Document structure recognition data:
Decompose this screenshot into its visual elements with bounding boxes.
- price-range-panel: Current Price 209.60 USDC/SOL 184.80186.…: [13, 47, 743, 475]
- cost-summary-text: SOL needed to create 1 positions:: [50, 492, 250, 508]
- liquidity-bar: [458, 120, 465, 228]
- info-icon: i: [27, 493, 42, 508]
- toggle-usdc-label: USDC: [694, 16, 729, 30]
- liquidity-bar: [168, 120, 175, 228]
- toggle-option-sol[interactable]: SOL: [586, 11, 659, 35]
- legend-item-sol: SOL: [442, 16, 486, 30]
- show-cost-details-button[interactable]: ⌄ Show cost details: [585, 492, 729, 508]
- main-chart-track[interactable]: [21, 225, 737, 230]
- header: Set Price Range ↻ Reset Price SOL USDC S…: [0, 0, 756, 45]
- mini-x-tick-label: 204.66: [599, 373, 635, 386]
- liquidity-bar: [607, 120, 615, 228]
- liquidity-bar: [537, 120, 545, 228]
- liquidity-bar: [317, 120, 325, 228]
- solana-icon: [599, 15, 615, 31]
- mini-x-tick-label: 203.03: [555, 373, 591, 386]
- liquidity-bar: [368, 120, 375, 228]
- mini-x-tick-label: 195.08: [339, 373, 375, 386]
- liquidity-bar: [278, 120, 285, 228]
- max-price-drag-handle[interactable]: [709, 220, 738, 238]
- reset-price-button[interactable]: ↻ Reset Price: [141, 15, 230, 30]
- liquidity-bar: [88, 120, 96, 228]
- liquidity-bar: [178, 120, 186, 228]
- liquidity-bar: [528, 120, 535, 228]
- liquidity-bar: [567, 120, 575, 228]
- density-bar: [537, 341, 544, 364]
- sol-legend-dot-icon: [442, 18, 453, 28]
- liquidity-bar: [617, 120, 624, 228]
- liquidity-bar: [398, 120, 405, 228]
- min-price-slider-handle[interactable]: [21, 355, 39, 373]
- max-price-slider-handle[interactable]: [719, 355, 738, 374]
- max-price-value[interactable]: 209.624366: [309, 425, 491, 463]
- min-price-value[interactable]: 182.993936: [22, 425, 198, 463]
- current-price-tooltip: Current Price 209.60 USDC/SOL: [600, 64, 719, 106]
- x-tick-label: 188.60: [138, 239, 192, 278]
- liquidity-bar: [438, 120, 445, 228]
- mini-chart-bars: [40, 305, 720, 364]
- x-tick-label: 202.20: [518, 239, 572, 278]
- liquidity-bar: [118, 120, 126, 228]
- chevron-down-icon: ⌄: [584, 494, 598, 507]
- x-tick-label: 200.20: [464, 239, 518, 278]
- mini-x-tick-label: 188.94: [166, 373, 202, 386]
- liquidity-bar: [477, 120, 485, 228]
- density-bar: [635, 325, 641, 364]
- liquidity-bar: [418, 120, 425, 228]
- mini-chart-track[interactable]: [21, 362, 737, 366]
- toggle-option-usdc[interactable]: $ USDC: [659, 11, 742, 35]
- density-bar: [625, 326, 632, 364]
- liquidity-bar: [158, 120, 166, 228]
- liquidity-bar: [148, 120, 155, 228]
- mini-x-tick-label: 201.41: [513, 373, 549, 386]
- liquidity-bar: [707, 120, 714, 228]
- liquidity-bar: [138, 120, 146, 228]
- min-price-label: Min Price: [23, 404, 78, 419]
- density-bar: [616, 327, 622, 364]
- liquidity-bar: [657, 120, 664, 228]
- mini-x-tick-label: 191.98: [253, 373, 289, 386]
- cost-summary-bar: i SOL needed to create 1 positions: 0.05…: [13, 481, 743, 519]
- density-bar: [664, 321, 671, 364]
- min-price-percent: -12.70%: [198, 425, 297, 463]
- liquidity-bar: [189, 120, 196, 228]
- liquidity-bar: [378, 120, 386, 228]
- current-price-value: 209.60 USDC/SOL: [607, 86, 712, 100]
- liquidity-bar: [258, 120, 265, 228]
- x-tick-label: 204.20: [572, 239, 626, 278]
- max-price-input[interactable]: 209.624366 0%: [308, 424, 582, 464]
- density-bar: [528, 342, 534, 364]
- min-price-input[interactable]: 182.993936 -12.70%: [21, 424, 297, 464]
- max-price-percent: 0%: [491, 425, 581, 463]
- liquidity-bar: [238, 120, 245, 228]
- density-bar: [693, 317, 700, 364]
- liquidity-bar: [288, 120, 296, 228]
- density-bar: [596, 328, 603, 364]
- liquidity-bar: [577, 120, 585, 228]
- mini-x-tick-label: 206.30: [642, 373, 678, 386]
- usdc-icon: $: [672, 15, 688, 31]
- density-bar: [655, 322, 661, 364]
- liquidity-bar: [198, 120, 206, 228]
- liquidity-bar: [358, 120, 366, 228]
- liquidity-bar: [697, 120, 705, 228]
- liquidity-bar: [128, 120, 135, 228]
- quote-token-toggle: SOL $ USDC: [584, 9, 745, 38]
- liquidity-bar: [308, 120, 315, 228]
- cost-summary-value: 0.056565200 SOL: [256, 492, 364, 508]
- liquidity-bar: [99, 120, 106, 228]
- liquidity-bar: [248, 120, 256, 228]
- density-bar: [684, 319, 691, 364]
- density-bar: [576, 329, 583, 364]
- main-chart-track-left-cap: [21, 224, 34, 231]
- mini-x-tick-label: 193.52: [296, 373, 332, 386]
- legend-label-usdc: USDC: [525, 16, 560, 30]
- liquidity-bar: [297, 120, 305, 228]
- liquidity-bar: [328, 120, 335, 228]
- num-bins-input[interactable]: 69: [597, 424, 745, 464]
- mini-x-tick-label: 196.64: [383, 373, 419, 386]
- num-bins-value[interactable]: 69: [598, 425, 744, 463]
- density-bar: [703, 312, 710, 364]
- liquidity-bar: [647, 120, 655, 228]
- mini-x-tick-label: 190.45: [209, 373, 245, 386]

* [Problem to work on]:
Could you transcribe every record above exactly as it appears?

* [Task response]:
Decompose this screenshot into its visual elements with bounding boxes.
- price-range-panel: Current Price 209.60 USDC/SOL 184.80186.…: [13, 47, 743, 475]
- cost-summary-text: SOL needed to create 1 positions:: [50, 492, 250, 508]
- liquidity-bar: [458, 120, 465, 228]
- info-icon: i: [27, 493, 42, 508]
- toggle-usdc-label: USDC: [694, 16, 729, 30]
- liquidity-bar: [168, 120, 175, 228]
- toggle-option-sol[interactable]: SOL: [586, 11, 659, 35]
- legend-item-sol: SOL: [442, 16, 486, 30]
- show-cost-details-button[interactable]: ⌄ Show cost details: [585, 492, 729, 508]
- main-chart-track[interactable]: [21, 225, 737, 230]
- header: Set Price Range ↻ Reset Price SOL USDC S…: [0, 0, 756, 45]
- mini-x-tick-label: 204.66: [599, 373, 635, 386]
- liquidity-bar: [607, 120, 615, 228]
- liquidity-bar: [537, 120, 545, 228]
- liquidity-bar: [317, 120, 325, 228]
- solana-icon: [599, 15, 615, 31]
- mini-x-tick-label: 203.03: [555, 373, 591, 386]
- liquidity-bar: [368, 120, 375, 228]
- mini-x-tick-label: 195.08: [339, 373, 375, 386]
- liquidity-bar: [278, 120, 285, 228]
- max-price-drag-handle[interactable]: [709, 220, 738, 238]
- reset-price-button[interactable]: ↻ Reset Price: [141, 15, 230, 30]
- liquidity-bar: [88, 120, 96, 228]
- liquidity-bar: [178, 120, 186, 228]
- liquidity-bar: [528, 120, 535, 228]
- liquidity-bar: [567, 120, 575, 228]
- density-bar: [537, 341, 544, 364]
- sol-legend-dot-icon: [442, 18, 453, 28]
- liquidity-bar: [617, 120, 624, 228]
- liquidity-bar: [398, 120, 405, 228]
- min-price-slider-handle[interactable]: [21, 355, 39, 373]
- max-price-slider-handle[interactable]: [719, 355, 738, 374]
- max-price-value[interactable]: 209.624366: [309, 425, 491, 463]
- min-price-value[interactable]: 182.993936: [22, 425, 198, 463]
- current-price-tooltip: Current Price 209.60 USDC/SOL: [600, 64, 719, 106]
- x-tick-label: 188.60: [138, 239, 192, 278]
- liquidity-bar: [438, 120, 445, 228]
- mini-chart-bars: [40, 305, 720, 364]
- x-tick-label: 202.20: [518, 239, 572, 278]
- liquidity-bar: [118, 120, 126, 228]
- chevron-down-icon: ⌄: [584, 494, 598, 507]
- x-tick-label: 200.20: [464, 239, 518, 278]
- mini-x-tick-label: 188.94: [166, 373, 202, 386]
- liquidity-bar: [477, 120, 485, 228]
- density-bar: [635, 325, 641, 364]
- liquidity-bar: [418, 120, 425, 228]
- mini-chart-track[interactable]: [21, 362, 737, 366]
- toggle-option-usdc[interactable]: $ USDC: [659, 11, 742, 35]
- density-bar: [625, 326, 632, 364]
- liquidity-bar: [158, 120, 166, 228]
- liquidity-bar: [148, 120, 155, 228]
- mini-x-tick-label: 201.41: [513, 373, 549, 386]
- liquidity-bar: [707, 120, 714, 228]
- liquidity-bar: [138, 120, 146, 228]
- min-price-label: Min Price: [23, 404, 78, 419]
- density-bar: [616, 327, 622, 364]
- liquidity-bar: [657, 120, 664, 228]
- mini-x-tick-label: 191.98: [253, 373, 289, 386]
- cost-summary-bar: i SOL needed to create 1 positions: 0.05…: [13, 481, 743, 519]
- density-bar: [664, 321, 671, 364]
- min-price-percent: -12.70%: [198, 425, 297, 463]
- liquidity-bar: [189, 120, 196, 228]
- liquidity-bar: [378, 120, 386, 228]
- current-price-value: 209.60 USDC/SOL: [607, 86, 712, 100]
- liquidity-bar: [258, 120, 265, 228]
- x-tick-label: 204.20: [572, 239, 626, 278]
- max-price-input[interactable]: 209.624366 0%: [308, 424, 582, 464]
- density-bar: [528, 342, 534, 364]
- min-price-input[interactable]: 182.993936 -12.70%: [21, 424, 297, 464]
- max-price-percent: 0%: [491, 425, 581, 463]
- liquidity-bar: [238, 120, 245, 228]
- density-bar: [693, 317, 700, 364]
- liquidity-bar: [288, 120, 296, 228]
- density-bar: [596, 328, 603, 364]
- liquidity-bar: [577, 120, 585, 228]
- mini-x-tick-label: 206.30: [642, 373, 678, 386]
- usdc-icon: $: [672, 15, 688, 31]
- density-bar: [655, 322, 661, 364]
- liquidity-bar: [198, 120, 206, 228]
- liquidity-bar: [358, 120, 366, 228]
- liquidity-bar: [697, 120, 705, 228]
- liquidity-bar: [128, 120, 135, 228]
- quote-token-toggle: SOL $ USDC: [584, 9, 745, 38]
- liquidity-bar: [308, 120, 315, 228]
- cost-summary-value: 0.056565200 SOL: [256, 492, 364, 508]
- liquidity-bar: [99, 120, 106, 228]
- liquidity-bar: [248, 120, 256, 228]
- density-bar: [684, 319, 691, 364]
- density-bar: [576, 329, 583, 364]
- main-chart-track-left-cap: [21, 224, 34, 231]
- mini-x-tick-label: 193.52: [296, 373, 332, 386]
- legend-label-usdc: USDC: [525, 16, 560, 30]
- liquidity-bar: [297, 120, 305, 228]
- liquidity-bar: [328, 120, 335, 228]
- num-bins-input[interactable]: 69: [597, 424, 745, 464]
- mini-x-tick-label: 196.64: [383, 373, 419, 386]
- num-bins-value[interactable]: 69: [598, 425, 744, 463]
- density-bar: [703, 312, 710, 364]
- liquidity-bar: [647, 120, 655, 228]
- mini-x-tick-label: 190.45: [209, 373, 245, 386]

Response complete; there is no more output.